Gianfelice Facchetti a Treviso
Gianfelice Facchetti parla del suo libro a Treviso (Grazie a Verde Sport per la foto)

Ho conosciuto Gianfelice Facchetti. Il che, in sè, non è una notizia. L’ho conosciuto perché sono stato invitato da Verde Sport a presentare il suo libro a Treviso (anzi, alla Ghirada).

Già che c’ero mi sono fatto spiegare che significa Ghirada, dopo aver frequentato quel posto molte volte. Pare che una volta lì finisse la strada, e si doveva per forza tornare indietro e invertire la marcia. Quindi effettuare una “ghirada”, come dicono da quelle parti.

Il viaggio quindi già valeva la pena, avevo imparato una cosa in più di quelle che sapevo partendo.

Il libro di Facchetti si chiama “Se no che gente saremmo” (SCHEDA). Lo confesso, e l’ho detto anche al diretto interessato, che mi sono avvicinato a quelle pagine con un po’ di diffidenza. Di solito non amo leggere parenti di/amici di/conoscenti di qualche personaggio di pubblico interesse. Ma nel caso specifico la mia diffidenza era mal riposta, e ho chiesto scusa per aver pensato male.

Il titolo deriva da un episodio, narrato all’interno: Giacinto Facchetti e Giovanni Arpino (grandissima firma, purtroppo scomparso nel 1987, autore tra le altre cose del romanzo “Azzurro Tenebra”) divennero amici col tempo, e durante i Mondiali del 1974 uno giocava e l’altro seguiva la Nazionale come giornalista.

La moglie di Facchetti senior aspettava un bambino, che poi sarà Gianfelice, e Arpino disse all’allora capitano azzurro: “Se ti servirà un padrino, me lo dirai”. Quando poi andò a trovare mamma e papà Facchetti in ospedale, Arpino si sentì dire: “Pronto per il battesimo?”. Rimase sorpreso. La moglie di Facchetti, Giovanna, rimproverò il marito, reo a suo dire di non essersi spiegato bene. E lui: “Nella vita si dice una cosa ed è quella. Se no che gente saremmo?”.

1974. Arpino. Facchetti. Come ho avuto modo di dire a Treviso, questo non è un libro sul calcio, né una biografia del celebre padre dell’autore, né un libro di risposta alle polemiche sui processi sportivi e penali legati a “Calciopoli”. Io l’ho letto come un libro di viaggio.
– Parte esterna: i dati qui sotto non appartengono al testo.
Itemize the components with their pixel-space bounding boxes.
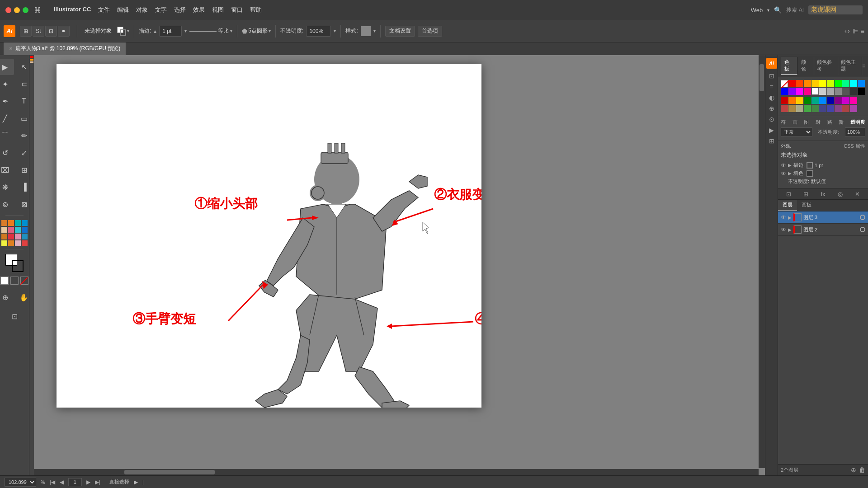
- opacity-arrow[interactable]: ▾: [334, 28, 336, 33]
- menu-item-view[interactable]: 视图: [212, 6, 224, 14]
- swatch-navy[interactable]: [827, 97, 834, 104]
- layer3-expand[interactable]: ▶: [788, 215, 792, 220]
- layer3-eye[interactable]: 👁: [781, 214, 786, 221]
- menu-item-edit[interactable]: 编辑: [117, 6, 129, 14]
- swatch-dark-gray[interactable]: [842, 88, 849, 95]
- layer3-target[interactable]: [860, 215, 865, 220]
- style-arrow[interactable]: ▾: [373, 28, 376, 33]
- symbol-tool[interactable]: ❋: [0, 179, 14, 195]
- menu-item-app[interactable]: Illustrator CC: [54, 6, 91, 14]
- swatch-blue[interactable]: [22, 220, 28, 226]
- menu-item-help[interactable]: 帮助: [250, 6, 262, 14]
- swatch-sky-blue[interactable]: [858, 80, 865, 87]
- panel-icon-unknown4[interactable]: ⊕: [769, 105, 774, 112]
- tab-layers[interactable]: 图层: [778, 200, 797, 211]
- layers-icon1[interactable]: ⊡: [786, 191, 791, 197]
- paint-panel-tab[interactable]: 画: [793, 119, 797, 126]
- swatch-orange3[interactable]: [1, 234, 7, 239]
- new-panel-tab[interactable]: 新: [839, 119, 844, 126]
- graph-panel-tab[interactable]: 图: [804, 119, 809, 126]
- opacity-input-right[interactable]: [845, 127, 865, 136]
- panel-icon-unknown6[interactable]: ▶: [769, 127, 774, 134]
- swatch-orchid[interactable]: [842, 97, 849, 104]
- last-page-btn[interactable]: ▶|: [95, 479, 100, 485]
- swatch-peach[interactable]: [1, 227, 7, 233]
- swatch-cyan[interactable]: [15, 227, 21, 233]
- swatch-red[interactable]: [8, 234, 14, 239]
- chevron-down-icon[interactable]: ▾: [767, 8, 769, 13]
- swatch-darker-gray[interactable]: [850, 88, 857, 95]
- swatch-khaki[interactable]: [796, 105, 803, 112]
- swatch-dark-red[interactable]: [781, 97, 788, 104]
- swatch-magenta[interactable]: [796, 88, 803, 95]
- stroke-type-selector[interactable]: 等比 ▾: [189, 27, 232, 35]
- swatch-mid-gray[interactable]: [827, 88, 834, 95]
- type-tool[interactable]: T: [15, 93, 33, 109]
- menu-item-effect[interactable]: 效果: [193, 6, 205, 14]
- direct-select-tool[interactable]: ↖: [15, 59, 33, 75]
- swatch-forest[interactable]: [811, 105, 819, 112]
- zoom-select[interactable]: 102.899: [5, 478, 36, 487]
- next-page-btn[interactable]: ▶: [86, 479, 90, 485]
- rotate-tool[interactable]: ↺: [0, 145, 14, 161]
- rect-tool[interactable]: ▭: [15, 110, 33, 127]
- tool-arrow-icon[interactable]: ▶: [134, 479, 138, 485]
- prev-page-btn[interactable]: ◀: [60, 479, 64, 485]
- close-button[interactable]: [5, 7, 11, 13]
- swatch-green-cyan[interactable]: [842, 80, 849, 87]
- swatch-brown[interactable]: [788, 105, 796, 112]
- swatch-violet[interactable]: [788, 88, 796, 95]
- swatch-hot-pink[interactable]: [804, 88, 811, 95]
- tab-close-btn[interactable]: ✕: [9, 46, 13, 51]
- panel-icon-unknown1[interactable]: ⊡: [769, 72, 774, 80]
- blend-mode-select[interactable]: 正常: [781, 127, 812, 136]
- swatch-medium-blue[interactable]: [827, 105, 834, 112]
- stroke-expand-icon[interactable]: ▶: [788, 163, 792, 168]
- canvas-area[interactable]: ①缩小头部 ②衣服变宽大 ③手臂变短: [34, 55, 765, 475]
- swatch-rose-bright[interactable]: [850, 97, 857, 104]
- doc-setup-button[interactable]: 文档设置: [385, 26, 415, 37]
- swatch-yellow-orange[interactable]: [811, 80, 819, 87]
- panel-icon-unknown2[interactable]: ≡: [769, 83, 773, 90]
- fill-color-box[interactable]: [807, 170, 813, 177]
- swatch-red2[interactable]: [22, 240, 28, 246]
- tab-color-theme[interactable]: 颜色主题: [838, 57, 862, 75]
- warp-tool[interactable]: ⌧: [0, 162, 14, 178]
- reshape-tool[interactable]: ⊚: [0, 196, 14, 212]
- tab-artboards[interactable]: 画板: [797, 200, 816, 211]
- toolbar-icon-4[interactable]: ✒: [58, 26, 70, 37]
- menu-item-window[interactable]: 窗口: [231, 6, 243, 14]
- style-preview[interactable]: [361, 26, 371, 36]
- layer2-eye[interactable]: 👁: [781, 226, 786, 233]
- stroke-eye-icon[interactable]: 👁: [781, 162, 786, 169]
- opacity-input[interactable]: [306, 26, 331, 37]
- scale-tool[interactable]: ⤢: [15, 145, 33, 161]
- toolbar-icon-3[interactable]: ⊡: [45, 26, 57, 37]
- brush-tool[interactable]: ⌒: [0, 127, 14, 144]
- char-panel-tab[interactable]: 符: [781, 119, 786, 126]
- line-tool[interactable]: ╱: [0, 110, 14, 127]
- stroke-color-box[interactable]: [807, 162, 813, 169]
- select-tool[interactable]: ▶: [0, 59, 14, 75]
- first-page-btn[interactable]: |◀: [50, 479, 55, 485]
- vertical-scrollbar[interactable]: [759, 55, 765, 468]
- swatch-gold[interactable]: [796, 97, 803, 104]
- tab-swatches[interactable]: 色板: [781, 57, 797, 75]
- toolbar-icon-2[interactable]: St: [33, 26, 44, 37]
- swatch-dark-green[interactable]: [804, 97, 811, 104]
- layer-item-3[interactable]: 👁 ▶ 图层 3: [778, 211, 868, 224]
- stroke-swatch[interactable]: [12, 260, 24, 272]
- swatch-teal[interactable]: [15, 220, 21, 226]
- fill-stroke-widget[interactable]: [5, 254, 24, 272]
- swatch-black[interactable]: [858, 88, 865, 95]
- fill-expand-icon[interactable]: ▶: [788, 171, 792, 176]
- menu-item-type[interactable]: 文字: [155, 6, 167, 14]
- layers-icon5[interactable]: ✕: [855, 191, 860, 197]
- shape-selector[interactable]: ⬟ 5点圆形 ▾: [242, 27, 271, 35]
- panel-icon-unknown5[interactable]: ⊙: [769, 116, 774, 123]
- pen-tool[interactable]: ✒: [0, 93, 14, 109]
- layers-icon3[interactable]: fx: [821, 191, 825, 197]
- screen-mode[interactable]: ⊡: [5, 308, 24, 324]
- hand-tool[interactable]: ✋: [15, 289, 33, 305]
- swatch-gray[interactable]: [835, 88, 842, 95]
Scorrendo le pagine ho avuto piacere a leggere racconti, percorsi, incontri e sensazioni dell’autore, a ricercare più quelle dei ricordi dell’illustre “numero tre”.

Un libro che attraverso ricordi di partite di pallone fornisce ottimi assist per parlare d’altro. Il piacere di leggere e/o rileggere articoli di Arpino e Brera. Riscoprire il piacere dei “testi” invece che dei “contenuti”. Dei giornali, dei libri, invece dei “contenitori”. Delle persone, come quello che è raccontato di Sarti, invece che dei personaggi.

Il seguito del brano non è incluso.